══ Records shown ══

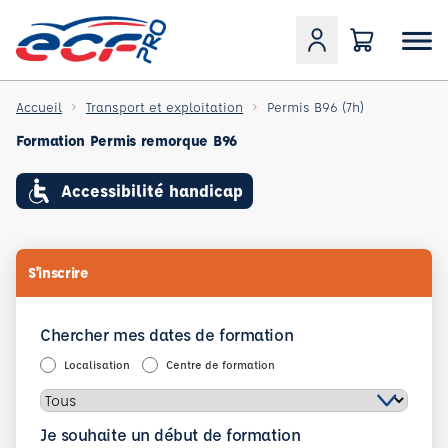
Accueil
Transport et exploitation
Permis B96 (7h)
Formation Permis remorque B96
Accessibilité handicap
S'inscrire
Chercher mes dates de formation
Localisation
Centre de formation
Je souhaite un début de formation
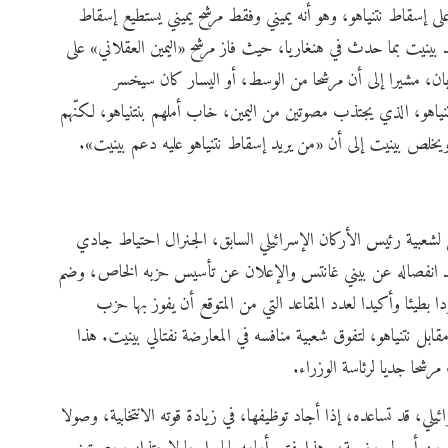
لى إسقاط نتنياهو، وهو أنه يميني وفقط مرشح يميني يستطيع إسقاط
د بينيت بما حدث في هنغاريا، حيث فاز مرشح «اليمين العقلاني» على
ربان، مشيرا إلى أن مرشحا من الوسط، أو اليسار كان سيخسر
تنياهو، الذي يجتذب مصوتين من اليمين، خاب أملهم بنتنياهو، لكنّهم
 ويخلص بينيت إلى أن «من يريد إسقاط نتنياهو عليه دعم بينيت».
 لشعبية رئيس الأركان الإسرائيلي السابق، الجنرال احتياط جادي
فمنذ انفصاله عن بيني غانتس والإعلان عن تأسيس حزبه الخاص، وضم
بطيئا وأكيدا لعدد المقاعد التي من المتوقع أن يفوز بها حزب
ابل نتنياهو، لتفوق شعبية منافسه في المعارضة نفتالي بينيت. هذا
مرشحا جديا لرئاسة الوزراء.
لي، قد تساعده، إذا أجاد توظيفها، في زيادة قوته الانتخابية، وصولا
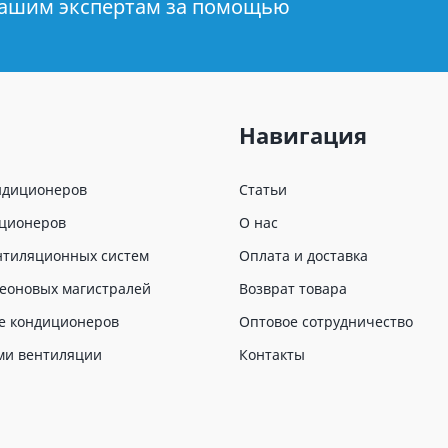
нашим экспертам за помощью
Навигация
ндиционеров
Статьи
иционеров
О нас
нтиляционных систем
Оплата и доставка
еоновых магистралей
Возврат товара
е кондиционеров
Оптовое сотрудничество
ми вентиляции
Контакты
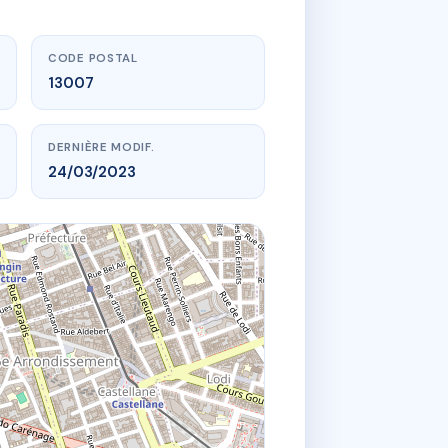
CODE POSTAL
13007
DERNIÈRE MODIF.
24/03/2023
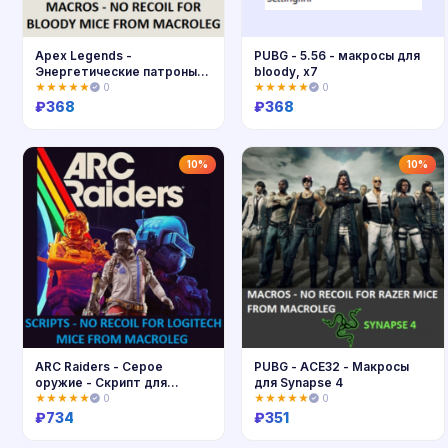
Apex Legends -
PUBG - 5.56 - макросы для
Энергетические патроны.
bloody, x7
Макросы - bloody
★★★★★
0
★★★★★
0
₽
368
₽
368
Купить
Купить
10%
10%
ARC Raiders - Серое
PUBG - ACE32 - Макросы
оружие - Скрипт для
для Synapse 4
logitech
★★★★★
0
★★★★★
0
₽
734
₽
351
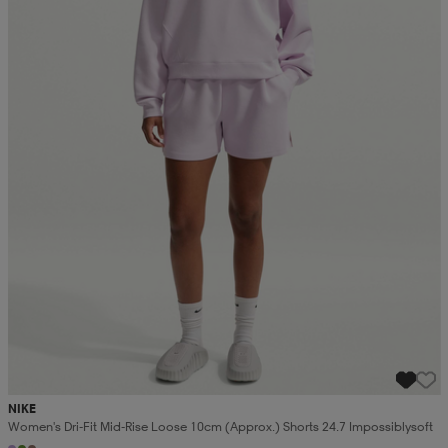
NIKE
Women's Dri-Fit Mid-Rise Loose 10cm (approx.) Shorts 24.7 Impossiblysoft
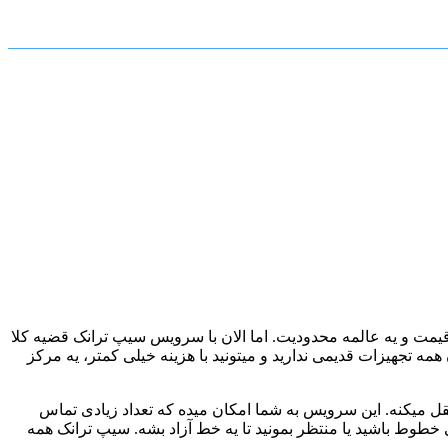
یمت و یه عالمه محدودیت. اما الان با سرویس سیپ ترانک قضیه کلا
ه تجهیزات قدیمی ندارید و میتونید با هزینه خیلی کمتر، یه مرکز
تقل میکنه. این سرویس به شما امکان میده که تعداد زیادی تماس
 خطوط باشید یا منتظر بمونید تا یه خط آزاد بشه. سیپ ترانک همه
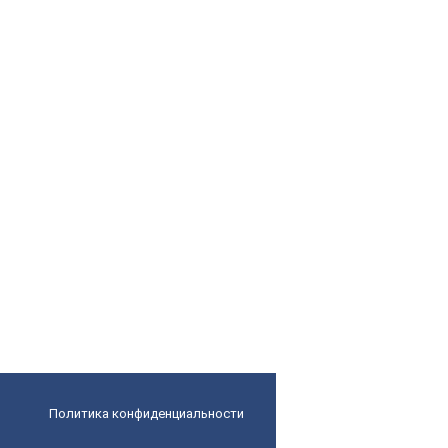
Политика конфиденциальности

═══

__Your goal__
State how many lines in the records above contain the word "إسقاط", and give only that number.

__Response area__
2